There are often administration issues within the NHS due to outdated systems, particularly around data and the quality of data entry on application forms. Often data at the point of entry isn’t right, which allows for errors to grow. To create quality data pathways that can support the workflow of each of these services, we need to digitise them and bring everything up to the same standard.
Digitisation can support the aim of Integrated Care Systems (ICS) responsible for Children’s Services to improve Continuing Care services by providing a better joined up framework of professionals working together to support the needs of patients looking to access services, such as information, updates and communications online.
The availability of solutions that digitise the entire Continuing Care process means that there’s a real opportunity to share crucial patient information between all the professionals involved, the families and the patients.
A digital end-to-end Continuing Care solution provides optimal patient outcomes and user experience by driving increased productivity via workflow processes which speed up the decision-making process. Information flows seamlessly between processes, reducing duplication and human error. The self-service portals give both patients and providers the opportunity to digitally interact in real-time with the NHS regarding their stage in the Continuing Care process.
There are many benefits to digitising Continuing Care that will provide efficiencies and improve the interoperability of different systems across different areas of health and social care, something critical to the success of an ICS. For example:
Workflow Efficiencies – Digital referrals cut down on paperwork, reduce errors and lost information, and support a standardised approach. It provides the ability to streamline processes through optimised Continuing Care pathways. This ensures a more efficient use of NHS resources.

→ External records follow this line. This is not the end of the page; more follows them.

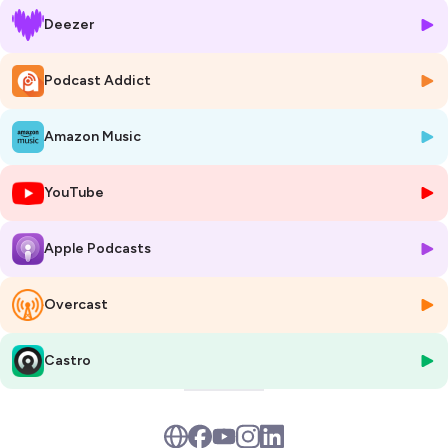
Deezer
Hébergé par Ausha. Visitez
ausha.co/politique-de-confidentialite
pour plus d'informations.
Podcast Addict
Amazon Music
YouTube
Apple Podcasts
Overcast
Castro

Transparency – Moving to a digital model speeds up the decision-making process. Digital channels support quicker and better communication and greater involvement of patients and their representatives in their care. It promotes remote and agile working; virtual multidisciplinary teams remove the need for professionals to be in the same place at the same time, which offers more flexibility for staff and results in quicker assessments. It also improves enhanced communication with providers by keeping data more relevant and up to date. In turn this reduces overpayments and invoice queries, which speeds up correct payments to care providers.

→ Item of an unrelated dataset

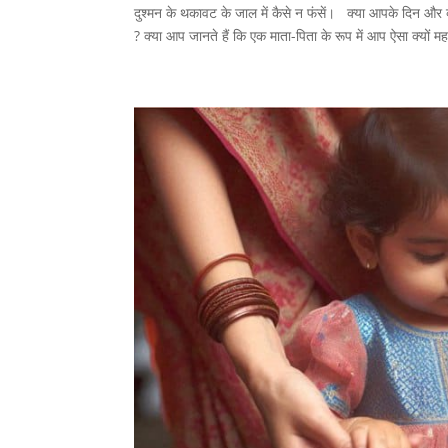
दुश्मन के थकावट के जाल में कैसे न फंसें। क्या आपके दिन और व्
? क्या आप जानते हैं कि एक माता-पिता के रूप में आप ऐसा क्यों मह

Integration – it encourages interoperability, something that is vital when ensuring records are up to date across every department. For example, it’s prudent to use a system that can be connected to other electronic patient records or systems such as the NHS Spine or EMIS.
As with all digital efficiency within the NHS, it’s not just about ‘the technology.’ The key thing to consider is how we can change the culture and start to deliver better outcomes and efficiencies.
Innovation requires investment in not just technology but in truly listening to the needs of children and their families who have a touchpoint with the service.
By bringing these services into a digitised system, we can create a better patient experience – as well as better outcomes for everyone that has a touch point with this service – an experience that goes back to the core roots of our NHS; to help people with dignity and empathy.